Abandonamos el autobús y pasamos por la galería Umberto I, el teatro San Carlos, la vía Toledo, los Quartieri Spagnoli. Allí encontramos los primeros homenajes a Maradona: guirnaldas que cuelgan de una fachada a otra con corazones que contienen el rostro del argentino y puestos donde venden camisetas, banderas y bufandas con su nombre. Nápoles es una ciudad que convierte en dios a un futbolista y lo venera en altares callejeros.
Desde hace un rato, nos sigue un tipo con una camisa negra de la que cuelgan docenas de cuernos rojos y pequeñitos formando una indiana. «¡Pasquale, deja de seguirnos! Que estos ya han comprado cuernecitos, y los tuyos son más caros», le dice Fabiana. Esta escena sucede a la entrada de la Basílica de Santa Clara, en la que se encuentra la capilla borbónica donde están enterrados diversos miembros de la dinastía. Los españoles asentimos con la cabeza a las explicaciones de la guía. Sí, los Borbones. Nos suenan de algo.

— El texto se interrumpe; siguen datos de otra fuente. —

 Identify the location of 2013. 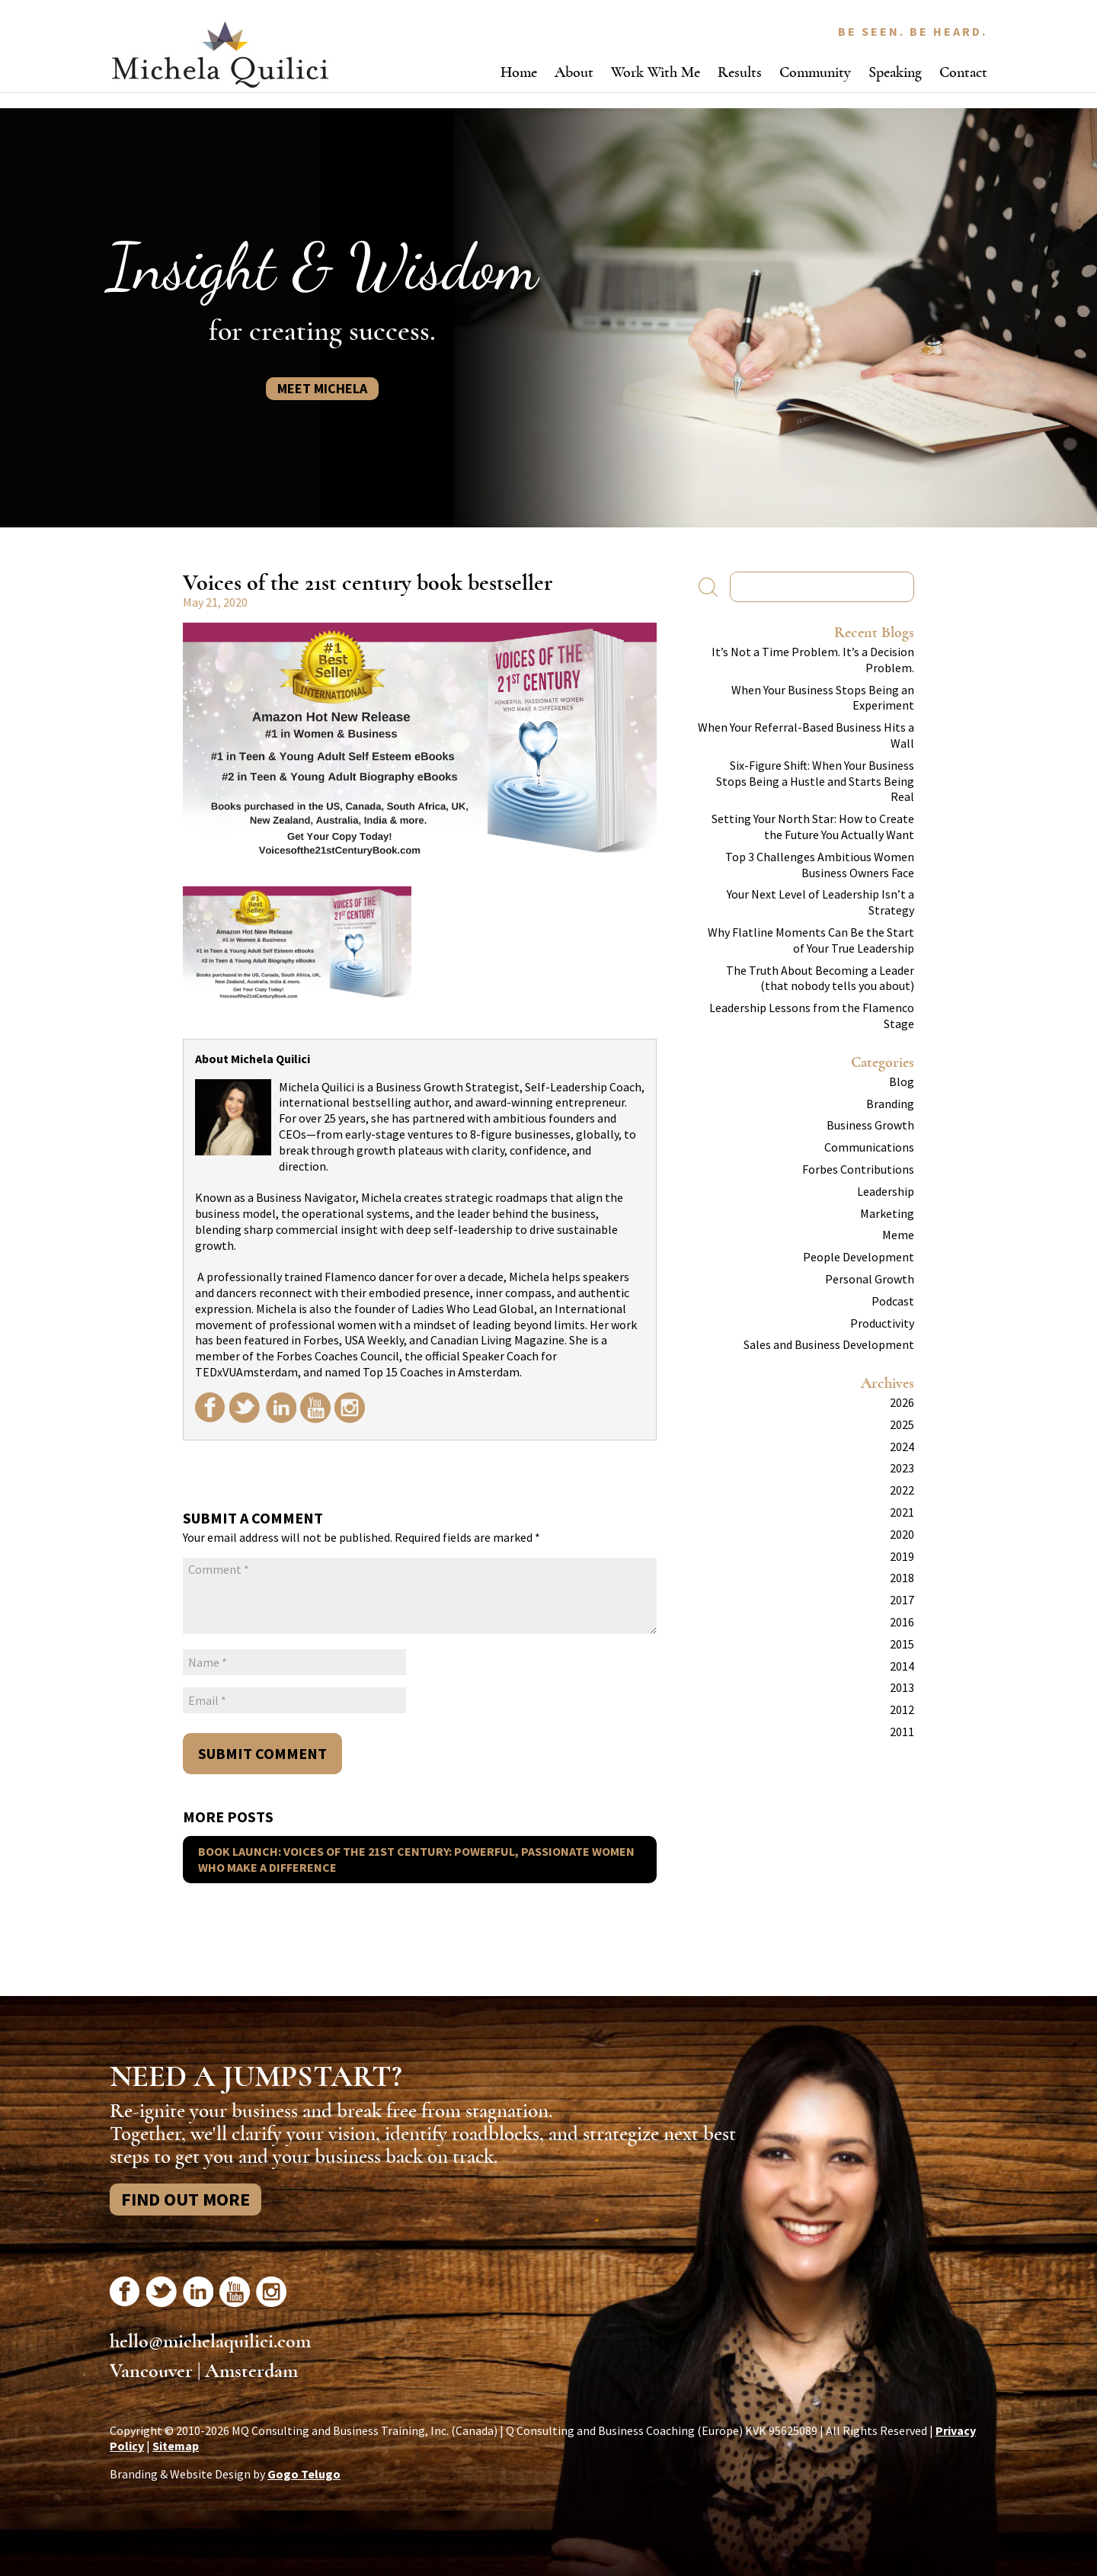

Tras la visita a la basílica acaba la excursión. Nos ha sabido a poco. A pesar de los riesgos de sufrir un tiroteo, tal y como temía el tipo del teléfono, decidimos no volver aún al barco y seguir callejeando por nuestra cuenta. Empiezo a pensar que el mayor peligro de Nápoles es que se te desencaje la mandíbula ante tanto exceso, tanta densidad, tanta belleza decadente.